It has come to light that Apple has embedded personal details into music files bought from its iTunes music store.
Ars Technica, one of the first websites to unveil the hidden information, said: “Everyone should be aware that while DRM-free files may lift a lot of restrictions on our personal usage habits, it doesn’t mean we can just start sharing the love, so to speak. Sharer beware.”
Personal data, including the names and e-mail addresses of purchasers, are inserted into the AAC files that Apple uses to distribute music tracks.The information is also included in tracks sold under Apple’s iTunes Plus system, launched this week, where users pay a premium for music that is free from the controversial digital rights management (DRM) intended to protect against piracy.
The Electronic Freedom Foundation, said it was possible that the data could be used to “watermark” tracks so that the original purchaser could be tracked down if a track appeared on a file-sharing network, although experts said that it would be relatively easy to “spoof” such data.
A couple of recent posts on Ars Technica and TUAW pointed out that Apple is embedding personal information, such as the name and email address of the purchaser, in all of their AAC files (including the DRM-free ones). We got curious, and wondered whether Apple might also be watermarking the underlying audio data in these tracks.
We've found that there isn't a watermark in the compressed audio signal itself, but there are surprisingly huge differences in the encoded files. Much bigger differences than just different tags, or even different signed/encrypted tags.
We compared two DRM-free copies of the track Daftendirekt by Daft Punk. When decoded to PCM/WAV data, both copies produced an identical audio signal (the MD5sum is e40b006497f9b417760ca5015c3fa937). So there is no audio watermark. But one of the .m4a files is almost 360K larger than the other!
We haven't finished examining these differences yet, and we don't have in-house expertise on MPEG codecs, but some of them have an intriguing amount of structure. There's a region (see around offset 0x11470 in the Daft Punk track for example) where the files contain what look like tables with sequential indices but different data in the table.
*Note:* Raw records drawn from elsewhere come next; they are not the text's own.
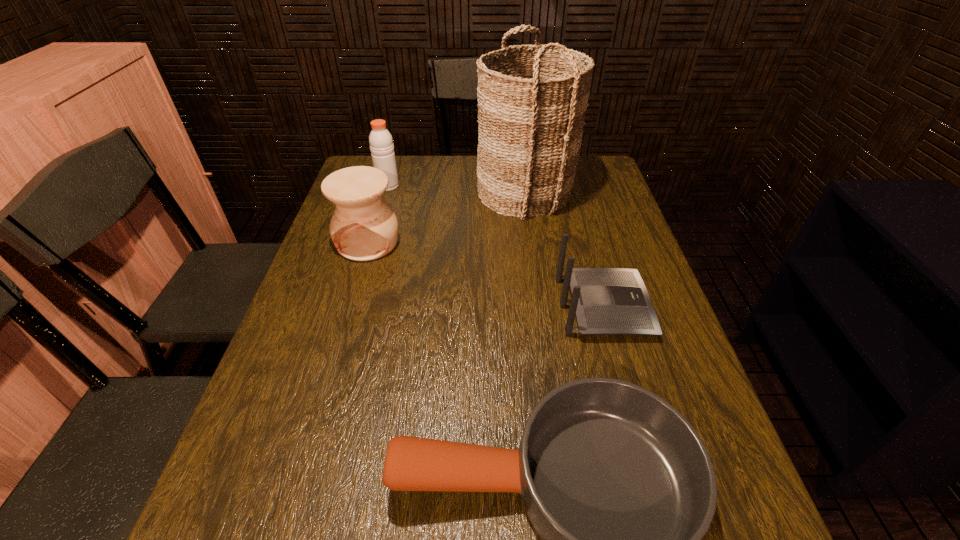 Locate an element on the screen. vacant area between the third nearest object and the tallest object is located at coordinates (446, 217).

Find the location of `unoccupied position between the shaker and the second nearest object`. unoccupied position between the shaker and the second nearest object is located at coordinates (495, 246).

Identify the location of empty location between the shaker and the tallest object. This screenshot has height=540, width=960. (457, 189).

Point out which object is positioned as the second nearest to the nearest object. Please provide its 2D coordinates. Your answer should be formatted as a tuple, i.e. [(x, y)], where the tuple contains the x and y coordinates of a point satisfying the conditions above.

[(363, 227)]

Locate an element on the screen. The image size is (960, 540). the second closest object to the shortest object is located at coordinates (363, 227).

Where is `free space that satisfies the following two spatial constraints: 1. on the front side of the shaker; 2. on the right side of the basket`? free space that satisfies the following two spatial constraints: 1. on the front side of the shaker; 2. on the right side of the basket is located at coordinates (386, 192).

Locate an element on the screen. The height and width of the screenshot is (540, 960). vacant position in the image that satisfies the following two spatial constraints: 1. on the front-facing side of the second shortest object; 2. at the open side of the third nearest object is located at coordinates (586, 242).

Find the location of a particular element. Image resolution: width=960 pixels, height=540 pixels. free space that satisfies the following two spatial constraints: 1. at the open side of the third nearest object; 2. on the front-facing side of the second shortest object is located at coordinates (348, 307). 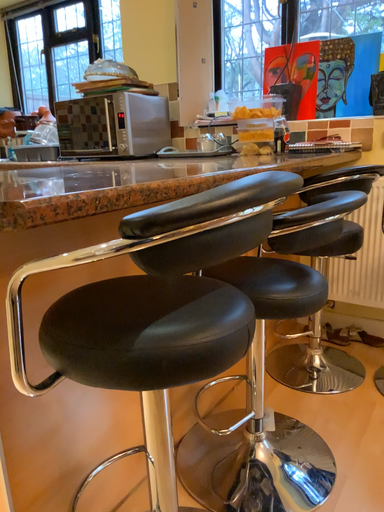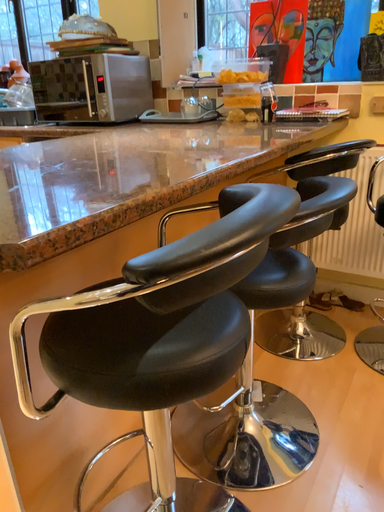 Question: Which way did the camera rotate in the video?

Choices:
 (A) rotated downward
 (B) rotated upward

Answer: (A) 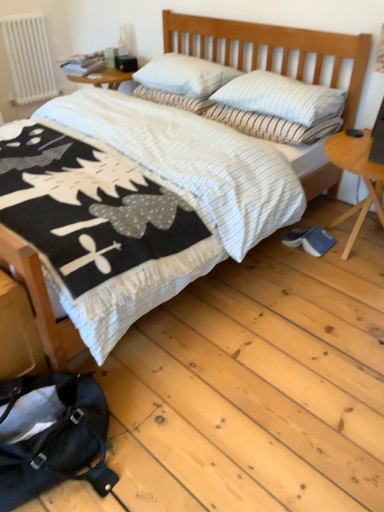 Question: From a real-world perspective, relative to white striped pillow at center, marked as the 1th pillow in a top-to-bottom arrangement, is white striped pillow at upper center, which is the 1th pillow from bottom to top, vertically above or below?

Choices:
 (A) below
 (B) above

Answer: (A)

Question: Choose the correct answer: Is white striped pillow at upper center, which is the 1th pillow from bottom to top, inside white striped pillow at center, marked as the 1th pillow in a top-to-bottom arrangement, or outside it?

Choices:
 (A) outside
 (B) inside

Answer: (A)

Question: Which is nearer to the white quilted bed at center?

Choices:
 (A) white painted metal radiator at upper left
 (B) black leather messenger bag at lower left
 (C) white striped pillow at upper center, arranged as the third pillow when viewed from the top
 (D) white striped pillow at center, acting as the second pillow starting from the top
 (E) white striped pillow at upper center, which is the 1th pillow from bottom to top

Answer: (C)

Question: Considering the real-world distances, which object is closest to the white quilted bed at center?

Choices:
 (A) white striped pillow at center, acting as the second pillow starting from the top
 (B) white striped pillow at upper center, which ranks as the second pillow in bottom-to-top order
 (C) white striped pillow at center, placed as the fourth pillow when sorted from bottom to top
 (D) white striped pillow at upper center, the fourth pillow from the top
 (E) black leather messenger bag at lower left

Answer: (B) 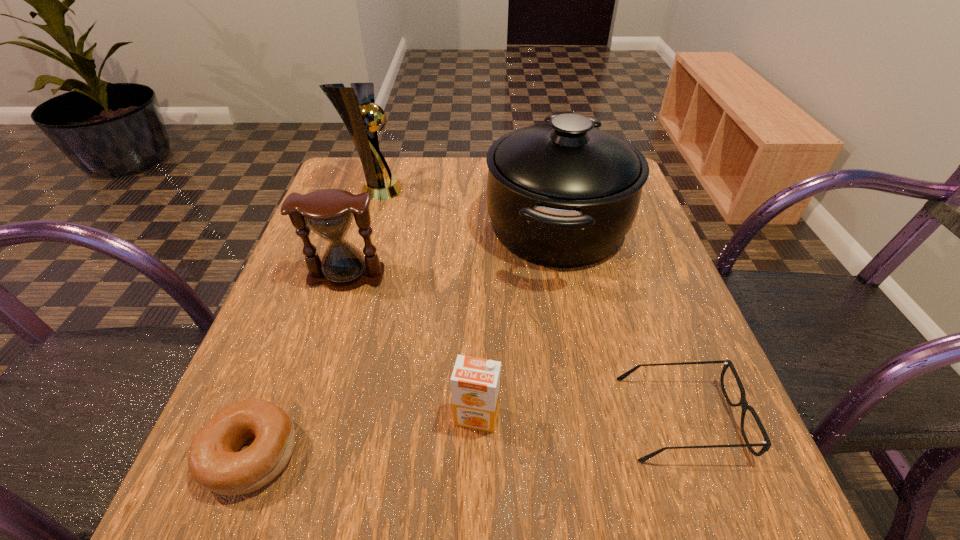 You are a GUI agent. You are given a task and a screenshot of the screen. Output one action in this format:
    pyautogui.click(x=<x>, y=<y>)
    Task: Click on the bagel that is at the left edge
    The image size is (960, 540).
    Given the screenshot: What is the action you would take?
    tap(214, 462)

Identify the location of saucepan that is positioned at the right edge. The width and height of the screenshot is (960, 540). (563, 195).

The width and height of the screenshot is (960, 540). Identify the location of spectacles situated at the right edge. (766, 444).

In order to click on object that is at the far left corner in this screenshot , I will do `click(356, 106)`.

Where is `object present at the near left corner`? Image resolution: width=960 pixels, height=540 pixels. object present at the near left corner is located at coordinates (214, 462).

Identify the location of object present at the far right corner. (563, 195).

You are a GUI agent. You are given a task and a screenshot of the screen. Output one action in this format:
    pyautogui.click(x=<x>, y=<y>)
    Task: Click on the object located at the near right corner
    This screenshot has width=960, height=540.
    Given the screenshot: What is the action you would take?
    pyautogui.click(x=766, y=444)

Locate an element on the screen. This screenshot has height=540, width=960. free spot at the far edge of the desktop is located at coordinates (468, 195).

At what (x,y) coordinates should I click in order to perform the action: click on vacant area at the near edge. Please return your answer as a coordinate pair (x, y). The image size is (960, 540). Looking at the image, I should click on (494, 491).

Identify the location of vacant space at the left edge of the desktop. This screenshot has height=540, width=960. (267, 346). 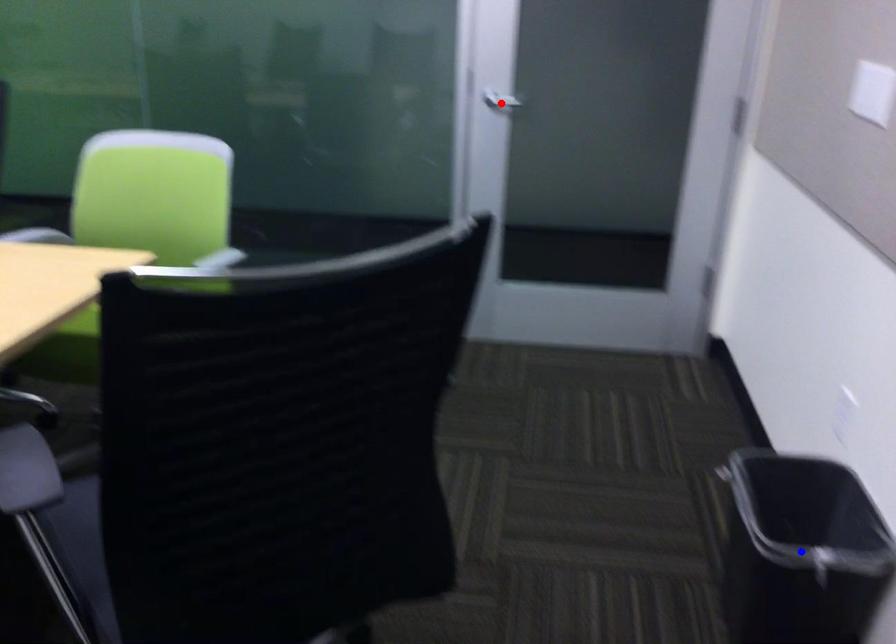 Question: Two points are marked on the image. Which point is closer to the camera?

Choices:
 (A) Blue point is closer.
 (B) Red point is closer.

Answer: (A) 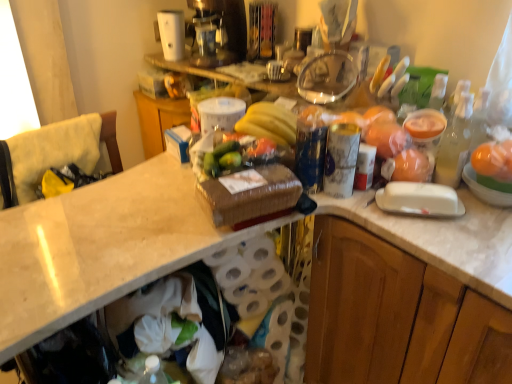 What is the approximate width of wooden cabinet at right?

wooden cabinet at right is 22.20 inches in width.

I want to click on translucent glass bottle at right, so click(455, 143).

The height and width of the screenshot is (384, 512). In order to click on yellow fabric cushion at left in this screenshot , I will do `click(54, 153)`.

This screenshot has height=384, width=512. In order to click on wooden cabinet at right in this screenshot , I will do `click(396, 317)`.

Is white plastic coffee maker at upper center placed right next to yellow matte bananas at center?

white plastic coffee maker at upper center and yellow matte bananas at center are not in contact.

From the image's perspective, between white plastic coffee maker at upper center and yellow matte bananas at center, who is located below?

From the image's view, yellow matte bananas at center is below.

Is point (173, 42) less distant than point (260, 112)?

No, it is not.

From a real-world perspective, relative to translucent glass bottle at right, is orange matte plastic oranges at upper right vertically above or below?

orange matte plastic oranges at upper right is above translucent glass bottle at right.

Does orange matte plastic oranges at upper right turn towards translucent glass bottle at right?

No.

Consider the image. Would you say translucent glass bottle at right is part of orange matte plastic oranges at upper right's contents?

No, orange matte plastic oranges at upper right does not contain translucent glass bottle at right.

Is orange matte plastic oranges at upper right beside translucent glass bottle at right?

They are not placed beside each other.

Relative to orange matte plastic oranges at upper right, is yellow matte bananas at center in front or behind?

yellow matte bananas at center is in front of orange matte plastic oranges at upper right.

From a real-world perspective, which is physically below, yellow matte bananas at center or orange matte plastic oranges at upper right?

orange matte plastic oranges at upper right is physically lower.

From the image's perspective, between yellow matte bananas at center and orange matte plastic oranges at upper right, which one is located above?

yellow matte bananas at center.

Is yellow matte bananas at center at the left side of white plastic coffee maker at upper center?

No, yellow matte bananas at center is not to the left of white plastic coffee maker at upper center.

From a real-world perspective, is yellow matte bananas at center under white plastic coffee maker at upper center?

Correct, in the physical world, yellow matte bananas at center is lower than white plastic coffee maker at upper center.

Which is in front, point (257, 118) or point (183, 42)?

Point (257, 118)

Do you think yellow matte bananas at center is within white plastic coffee maker at upper center, or outside of it?

yellow matte bananas at center is not inside white plastic coffee maker at upper center, it's outside.

Consider the image. From the image's perspective, between translucent glass bottle at right and yellow matte bananas at center, who is located below?

translucent glass bottle at right appears lower in the image.

Considering the sizes of objects translucent glass bottle at right and yellow matte bananas at center in the image provided, who is wider, translucent glass bottle at right or yellow matte bananas at center?

Wider between the two is yellow matte bananas at center.

Who is taller, translucent glass bottle at right or yellow matte bananas at center?

Standing taller between the two is translucent glass bottle at right.

Is translucent glass bottle at right facing away from yellow matte bananas at center?

That's not correct — translucent glass bottle at right is not looking away from yellow matte bananas at center.

Is yellow matte bananas at center aimed at wooden cabinet at right?

No, yellow matte bananas at center is not oriented towards wooden cabinet at right.

Identify the location of banana above the wooden cabinet at right (from the image's perspective). This screenshot has width=512, height=384. (269, 123).

Measure the distance between yellow matte bananas at center and wooden cabinet at right.

A distance of 19.09 inches exists between yellow matte bananas at center and wooden cabinet at right.

Which object is closer to the camera taking this photo, yellow matte bananas at center or wooden cabinet at right?

wooden cabinet at right is closer to the camera.

Measure the distance between orange matte plastic oranges at upper right and yellow matte bananas at center.

orange matte plastic oranges at upper right and yellow matte bananas at center are 10.02 inches apart from each other.

Considering the relative sizes of orange matte plastic oranges at upper right and yellow matte bananas at center in the image provided, is orange matte plastic oranges at upper right wider than yellow matte bananas at center?

Incorrect, the width of orange matte plastic oranges at upper right does not surpass that of yellow matte bananas at center.

Is yellow matte bananas at center completely or partially inside orange matte plastic oranges at upper right?

No, yellow matte bananas at center is not inside orange matte plastic oranges at upper right.

Is orange matte plastic oranges at upper right aimed at yellow matte bananas at center?

No, orange matte plastic oranges at upper right is not aimed at yellow matte bananas at center.

The image size is (512, 384). I want to click on appliance on the left of yellow matte bananas at center, so click(172, 33).

This screenshot has width=512, height=384. I want to click on bottle on the right of the orange matte plastic oranges at upper right, so click(455, 143).

Based on the photo, when comparing their distances from yellow fabric cushion at left, does white plastic coffee maker at upper center or yellow matte bananas at center seem further?

white plastic coffee maker at upper center is positioned further to the anchor yellow fabric cushion at left.

Based on their spatial positions, is translucent glass bottle at right or white plastic coffee maker at upper center closer to wooden cabinet at right?

The object closer to wooden cabinet at right is translucent glass bottle at right.

From the image, which object appears to be farther from yellow fabric cushion at left, orange matte plastic oranges at upper right or white plastic coffee maker at upper center?

Among the two, orange matte plastic oranges at upper right is located further to yellow fabric cushion at left.

From the image, which object appears to be nearer to wooden cabinet at right, yellow fabric cushion at left or translucent glass bottle at right?

Based on the image, translucent glass bottle at right appears to be nearer to wooden cabinet at right.

Estimate the real-world distances between objects in this image. Which object is further from translucent glass bottle at right, wooden cabinet at right or yellow fabric cushion at left?

Among the two, yellow fabric cushion at left is located further to translucent glass bottle at right.

Based on their spatial positions, is wooden cabinet at right or white plastic coffee maker at upper center closer to translucent glass bottle at right?

wooden cabinet at right.

When comparing their distances from white plastic coffee maker at upper center, does yellow matte bananas at center or wooden cabinet at right seem further?

wooden cabinet at right lies further to white plastic coffee maker at upper center than the other object.

Based on their spatial positions, is orange matte plastic oranges at upper right or wooden cabinet at right further from yellow matte bananas at center?

Based on the image, wooden cabinet at right appears to be further to yellow matte bananas at center.

Where is `food between yellow fabric cushion at left and translucent glass bottle at right from left to right`? The height and width of the screenshot is (384, 512). food between yellow fabric cushion at left and translucent glass bottle at right from left to right is located at coordinates (386, 138).

Locate an element on the screen. food located between yellow fabric cushion at left and wooden cabinet at right in the left-right direction is located at coordinates (386, 138).

Where is `bottle that lies between white plastic coffee maker at upper center and wooden cabinet at right from top to bottom`? bottle that lies between white plastic coffee maker at upper center and wooden cabinet at right from top to bottom is located at coordinates (455, 143).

We'll post again if we learn more about what's going on here. In the mean time, some pure speculation: it may be that large amounts of iTunes library data are present in each file. It's also possible that Apple has found a way to watermark the AAC encoding itself, such that users would need to either crack the watermark or transcode the audio signal in order to produce a file that does not identify them as the source."